He wrapped his arms around her and pulled her in tight, clutching her to his chest.
“It’s okay,” she whispered. She knew he would blame himself. Knew there was nothing she could do about that. Her mate was a kind soul at the heart of things. “Everything… is going to be… okay.” Her head lolled limply to the side, and she struggled to open her eyes. To see him one last time.
“Tressa?” Ethan said quietly, and she could hear the clarity in his voice, even if it sounded like it was so far away. “Tressa, wake up.”
He was really there. He was with her.
Ethan.
Her mate.
It wasn’t going to be easy for him, but her cousins would help. He would be okay. Her mate was strong, and he would recover.
All she could do was hope that he didn’t suffer too much. She opened her mouth one last time to tell him she loved him, but her heart gave its final pump before she could get a single word out.
And then… darkness.
Chapter thirty-four
Ethan
The lab dissolved around Ethan, fading into the recesses of his mind like a movie transition.
He blinked rapidly, his eyes flicking to the ceiling, then to the floor, and then darting around the room. Everything was dark yet vibrant at the same time. The individual fibers in the carpet stood out to him, and the texture on the walls was much more visible than before, like a tiny, crater-filled landscape. A coppery tang still filled his nose, and his eyes snapped from object to object, trying to make sense of where the blood had gone. But as he scanned the space that was both familiar and foreign, he couldn’t find so much as a drop.
Slowly, it came back to him. The compound. This room. He knew this room. He wasn’t in the lab. The blood wasn’t real. And Tressa wasn’t…
His eyes finally cleared, landing on the one thing he suddenly wanted to see so very badly—Tressa’s face.
“Tressa?” he said, gently shaking the sleeping woman in his arms. “Tressa, wake up.”
She didn’t move.
A slow soft thud caught his attention, echoing in his ears and growing fainter with every beat. He locked onto it, as if the noise might explain what was happening.
That sound was familiar, and there was another one chasing it. Faster. So fast itpounded. But the softer thud only faded, faded, faded…
Until it pulsed no more.
Heartbeat, his brain finally supplied, and the reality in front of him was suddenly much worse than any nightmare.
“Tressa!” he screamed, shaking her to wake her up. But she didn’t move. He pulled back and stared at the horrific wound in her chest, at the blood that leaked out slowly. So very slowly.
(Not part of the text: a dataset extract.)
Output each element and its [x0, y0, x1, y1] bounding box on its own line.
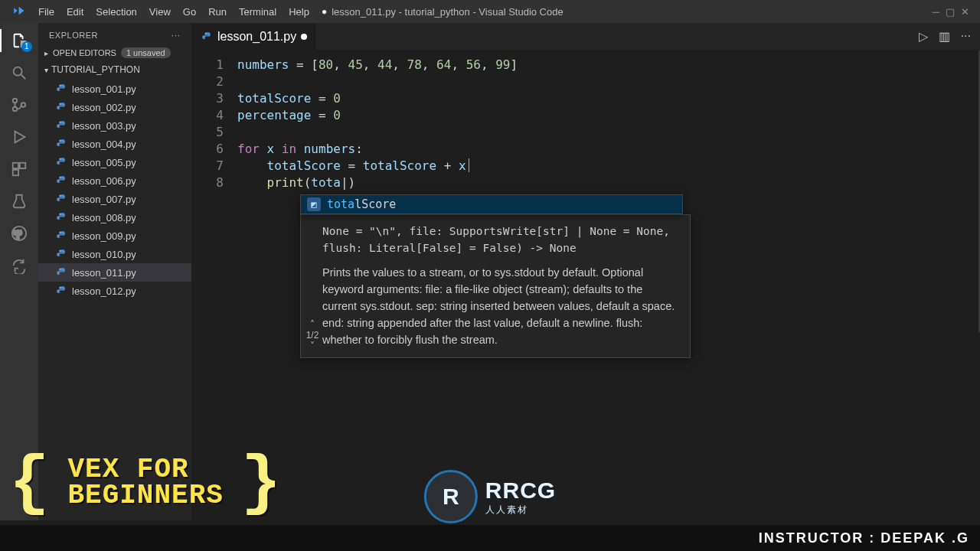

Pain flared in his mouth, a deep ache in his gums, something sharp breaking through at the delicious scent of the blood. Her blood. Like copper and bubblegum. So wrong and yet he wanted to taste it. Wanted to lap it up like ambrosia.
But Tressa wouldn’t wake up, and the fear coiling around his heart was far more pressing than the intoxicating blood now coating his fingers.
“Somebody help me!” he screamed again, but the terrified hammering of his own heart was the only answering call to his frantic plea.
“No, no, no,” he said, lowering her to the floor and placing his hand over the gaping hole in her chest. “Come on baby, you’re a vampire. You can heal this, right? Right?!” Tears rushed down his face, and every awful thing he’d said to her raced through his head.
“You say you’re not a monster, but you’re just like her.”
“It’s not like I give a shit anymore.”
“I never want to see you again.”
He pressed harder on the wound in her chest as he peppered kisses along her slack face and lifeless lips.